Running Scrivener with Lutris on Linux Mint: can't find my compiled files

I’m running Linux Mint. Lutris is the program I use to run Scrivener. I have functionality will all the features I’ve been using until I tried compiling. The compile menu worked the same way it did when I was using Windows 10 previously, but then the compiled file is nowhere to be found. Except, when I go to compile again, the first compiled file is visible when you’re given a choice of where to put the new compiled file. I made invisible files visible and ran a search in the file explorer, and still can’t find the file. I even checked the “open compiled document in default application” but nothing opened after the compiling screen closed. Anyone have any ideas of (1) if those compiled files actually exist and (2) if so, how do I find them anywhere other than the file selection menu during compilation?

The Wine “system” file save/open dialogue does leave a bit to be desired, such as missing any kind of path printout at the top. There is a way of finding out where you are though. If you right-click on file or folder in the list you’ll see an option to view properties, and among the metadata given is a Location field. If for some reason there is nothing in the list, you can click the Up button. Of note everything inside of a Wine instance is going to be seeing “Windows” paths rather than your whole system, so you kind of have to know where the container is itself, to extrapolate where “C:” is. But I don’t tend to ever compile anything to C: anyway, as that is going to be somewhere buried in a configuration folder.

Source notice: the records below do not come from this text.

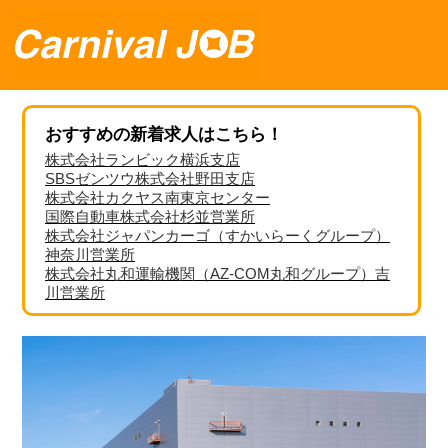
おすすめの新着求人はこちら！
株式会社ランビック横浜支店
SBSゼンツウ株式会社野田支店
株式会社カクヤス南東京センター
国際自動車株式会社杉並営業所
株式会社ジャパンカーゴ（すかいらーくグループ）
神奈川営業所
株式会社丸和運輸機関（AZ-COM丸和グループ）吉
川営業所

It might be more useful to run winecfg, and in the “Desktop Integration” tab, make sure the folder mappings in the lower half there are set usefully. For example, pairing its Desktop with your actual Linux desktop folder means you can add links to useful folders there, that will be shared by Scrivener and show up in the file dialogue sidebar even. I also changed the Documents folder to my main working folder.

Beyond those basic hard-coded locations, in the Drives tab you can also make up drive letters that point to specific useful places. The paths you give there should point to valid system paths. A default (I believe) is X: pointing to your main user folder, which is handy to remember. You can type X: and Enter to navigate to the top level of your user folder from within Scrivener’s file saving dialogues, and then navigate down to where you actually want to save stuff. But I have a few other letters I use for common output locations.

By the way, as for finding things, I don’t know about using Wine’s File Explorer, I’ve never used that and would be surprised if it has any kind of search engine. Mint may have something better automatically installed for global fast file searching against an index. Of course there is always the slow but dirt basic and reliable `find ~ -iname “something_from_the_name_I_remember” CLI command.